Tuesday, 16 February 2016

The Pedagogy of 'Zog'

"Now that you've been shown, you can practise on your own
And you'll all be expert fliers by the time you're fully grown."

That's the pedagogy of Madame Dragon in Julia Donaldson's 'Zog'. Every time I read it I wonder if teaching really is that simple.

At a recent Talk for Writing training session it was said that "If you're not modelling reading, then you're not teaching reading" and I agree. I am strong advocate of whole-class reading where the teacher models aloud the thoughts of a reader - why did he say that? What does that word mean? I wonder if...? In writing too: if the children haven't seen how a writer works, its hard for them to be one - they need to see how a writer re-reads and edits, considers word choice, sentence structure and so on. So in a sense, Julia Donaldson is right to portray the model-then-practise approach to learning.
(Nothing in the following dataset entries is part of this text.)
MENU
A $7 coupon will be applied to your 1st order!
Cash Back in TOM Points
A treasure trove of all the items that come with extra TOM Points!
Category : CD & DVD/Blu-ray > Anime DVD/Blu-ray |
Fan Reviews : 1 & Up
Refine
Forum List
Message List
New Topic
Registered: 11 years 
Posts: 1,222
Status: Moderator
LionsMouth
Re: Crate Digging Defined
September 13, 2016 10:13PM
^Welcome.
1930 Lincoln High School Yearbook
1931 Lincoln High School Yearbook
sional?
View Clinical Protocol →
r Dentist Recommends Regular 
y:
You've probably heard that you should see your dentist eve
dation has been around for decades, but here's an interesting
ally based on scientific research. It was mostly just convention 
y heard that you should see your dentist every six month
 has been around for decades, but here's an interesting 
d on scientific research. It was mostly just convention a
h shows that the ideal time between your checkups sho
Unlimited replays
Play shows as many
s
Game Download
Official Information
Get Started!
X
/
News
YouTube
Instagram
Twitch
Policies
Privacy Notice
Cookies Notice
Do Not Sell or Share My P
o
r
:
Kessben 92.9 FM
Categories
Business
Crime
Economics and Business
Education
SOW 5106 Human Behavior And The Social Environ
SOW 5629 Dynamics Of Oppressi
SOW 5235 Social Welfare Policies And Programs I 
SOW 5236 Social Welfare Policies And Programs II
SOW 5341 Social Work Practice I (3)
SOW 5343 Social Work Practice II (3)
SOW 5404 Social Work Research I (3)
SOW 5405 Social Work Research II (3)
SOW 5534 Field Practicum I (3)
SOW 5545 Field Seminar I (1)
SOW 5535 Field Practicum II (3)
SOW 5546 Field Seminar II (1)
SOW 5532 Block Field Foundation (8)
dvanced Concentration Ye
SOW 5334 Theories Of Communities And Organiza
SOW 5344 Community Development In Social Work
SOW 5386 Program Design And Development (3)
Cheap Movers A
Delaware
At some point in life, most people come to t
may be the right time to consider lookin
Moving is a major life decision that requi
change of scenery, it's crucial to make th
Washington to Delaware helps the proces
But in maths I often take a very different approach. At the end of this half term we had an in-house 'teach meet'. It was a really positive way to end a half term and was enjoyed by all. I challenged my colleagues to begin lessons not by standing up and 'teaching' (by which I suppose I meant modelling) but by giving the children an activity to complete first without any input. My reasons are simple: you find out quickly who can do it and who can't. In this way no child is sitting listening to something that is either too hard or too easy for them. In this way you can very quickly see who is applying previous skills and strategies and who is struggling to make links. As a result you can very quickly start making learning more bespoke: if you are prepared with extension activities then the ones who find it easy can move on, some children you will decide need to continue working, for others it will be clear that you need to intervene, and it is at this point, for these children, that you model in a small group.
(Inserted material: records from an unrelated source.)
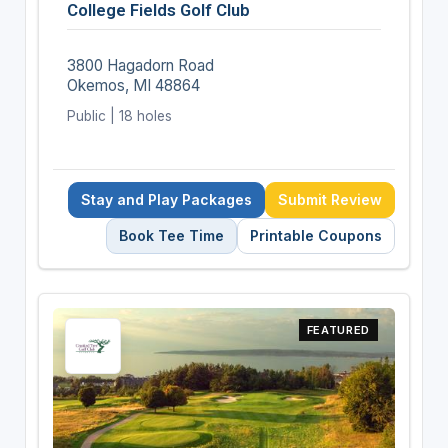
College Fields Golf Club
3800 Hagadorn Road
Okemos, MI 48864
Public | 18 holes
Stay and Play Packages
Submit Review
Book Tee Time
Printable Coupons
FEATURED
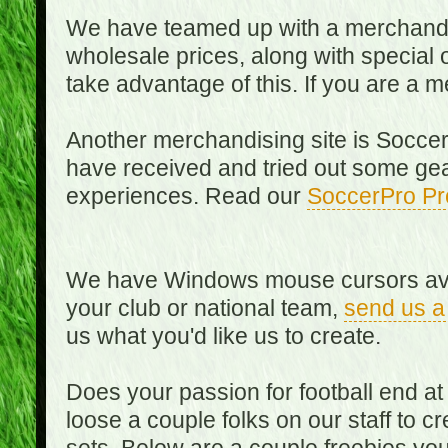
We have teamed up with a merchandisin
wholesale prices, along with special 
take advantage of this. If you are a
Another merchandising site is Soccer
have received and tried out some gea
experiences. Read our
SoccerPro Pr
We have Windows mouse cursors availa
your club or national team,
send us a
us what you'd like us to create.
Does your passion for football end at
loose a couple folks on our staff to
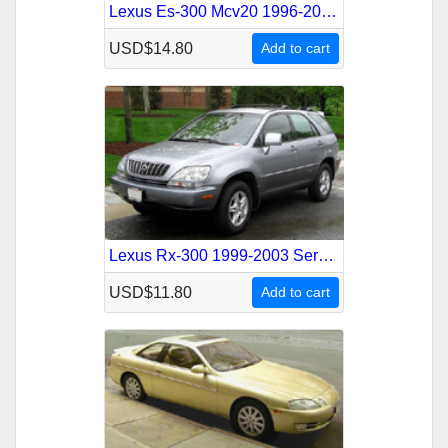
Lexus Es-300 Mcv20 1996-2001 Service Repair Manual
USD$14.80
Add to cart
Lexus Rx-300 1999-2003 Service Repair Manual
USD$11.80
Add to cart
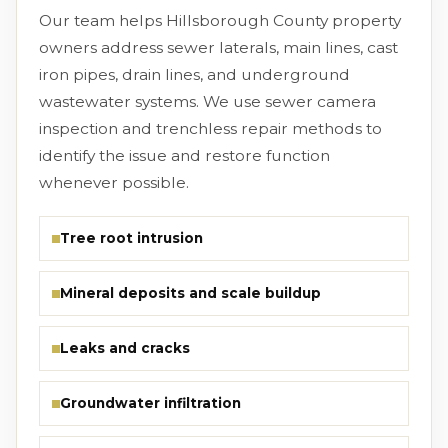
Our team helps Hillsborough County property
owners address sewer laterals, main lines, cast
iron pipes, drain lines, and underground
wastewater systems. We use sewer camera
inspection and trenchless repair methods to
identify the issue and restore function
whenever possible.
Tree root intrusion
Mineral deposits and scale buildup
Leaks and cracks
Groundwater infiltration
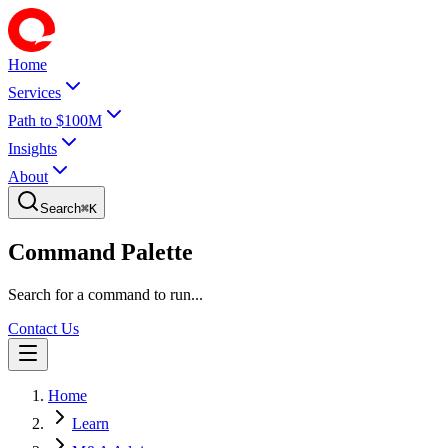
Home
Services
Path to $100M
Insights
About
Search
⌘
K
Command Palette
Search for a command to run...
Contact Us
Home
Learn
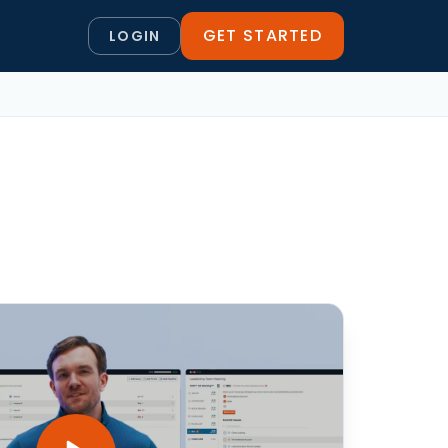
GET STARTED
LOGIN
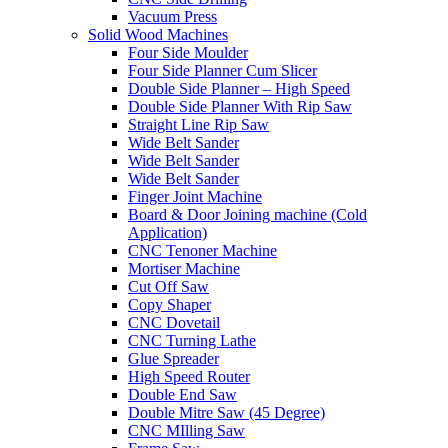
Vacuum Press
Solid Wood Machines
Four Side Moulder
Four Side Planner Cum Slicer
Double Side Planner – High Speed
Double Side Planner With Rip Saw
Straight Line Rip Saw
Wide Belt Sander
Wide Belt Sander
Wide Belt Sander
Finger Joint Machine
Board & Door Joining machine (Cold
Application)
CNC Tenoner Machine
Mortiser Machine
Cut Off Saw
Copy Shaper
CNC Dovetail
CNC Turning Lathe
Glue Spreader
High Speed Router
Double End Saw
Double Mitre Saw (45 Degree)
CNC MIlling Saw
In writing I like to employ the 'cold write' technique. Although more time-consuming than taking a similar approach in maths, it does, again, mean that you can tailor the subsequent learning so that you you know what to model and to whom.
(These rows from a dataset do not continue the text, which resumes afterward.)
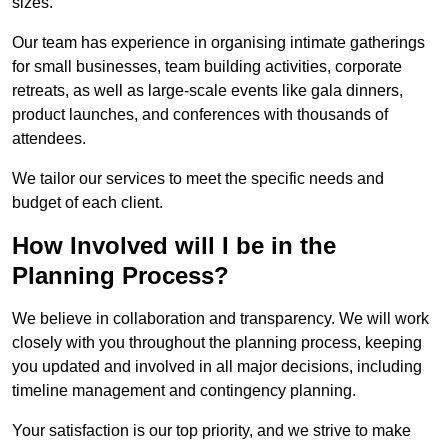
sizes.
Our team has experience in organising intimate gatherings
for small businesses, team building activities, corporate
retreats, as well as large-scale events like gala dinners,
product launches, and conferences with thousands of
attendees.
We tailor our services to meet the specific needs and
budget of each client.
How Involved will I be in the
Planning Process?
We believe in collaboration and transparency. We will work
closely with you throughout the planning process, keeping
you updated and involved in all major decisions, including
timeline management and contingency planning.
Your satisfaction is our top priority, and we strive to make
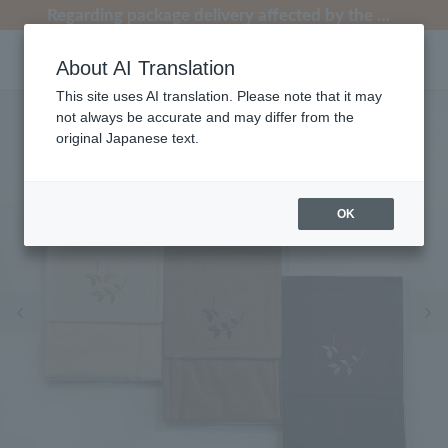
[Clearance Sale] Popular pajamas added!
[Clearance Sale] Popular pajamas added!
Regarding package delivery affected by the Kumamoto earthquake and other related events.
Regarding package delivery affected by the Kumamoto earthquake and other related events.
Customer Support Summer Holiday Notice (Telephone Service)
About AI Translation
This site uses AI translation. Please note that it may
not always be accurate and may differ from the
original Japanese text.
OK
Previous image
Ne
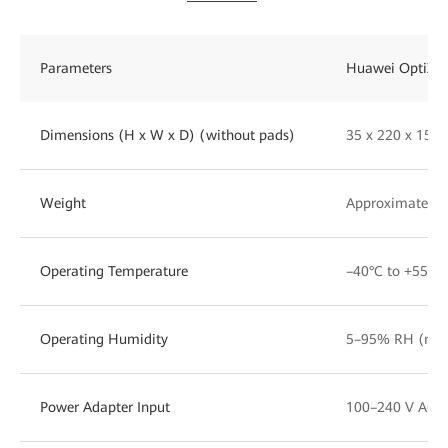
Parameters
Huawei OptiXst
Dimensions (H x W x D) (without pads)
35 x 220 x 15
Weight
Approximately 1
Operating Temperature
–40°C to +55°C
Operating Humidity
5–95% RH (non
Power Adapter Input
100–240 V AC, 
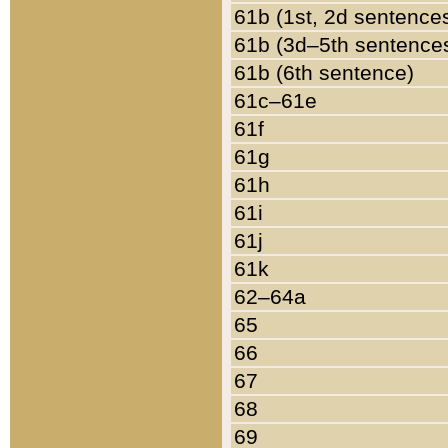
61b (1st, 2d sentence
61b (3d–5th sentence
61b (6th sentence)
61c–61e
61f
61g
61h
61i
61j
61k
62–64a
65
66
67
68
69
So, Madame Dragon in 'Zog' was right to model how to fly as she had no doubt already assessed whether or not the young dragons could fly. I'm sure she started her lesson by saying "Good morning dragons, I'd like to see, who can fly up into that tree," and upon finding that none of them could, embarked on modelling the flying process before sending them off to practise.

I challenge you in the same way I challenged my colleagues: begin more lessons by just giving the children the task, making assessment the first job you do. Use the first five minutes to decide who needs the modelling, who needs to continue applying their skills and who needs challenging further. And then get on with the modelling but allow for plenty of practise time too.

"Now that you've been shown, you can practise on your own
And you'll all be expert ??? by the time you're fully grown."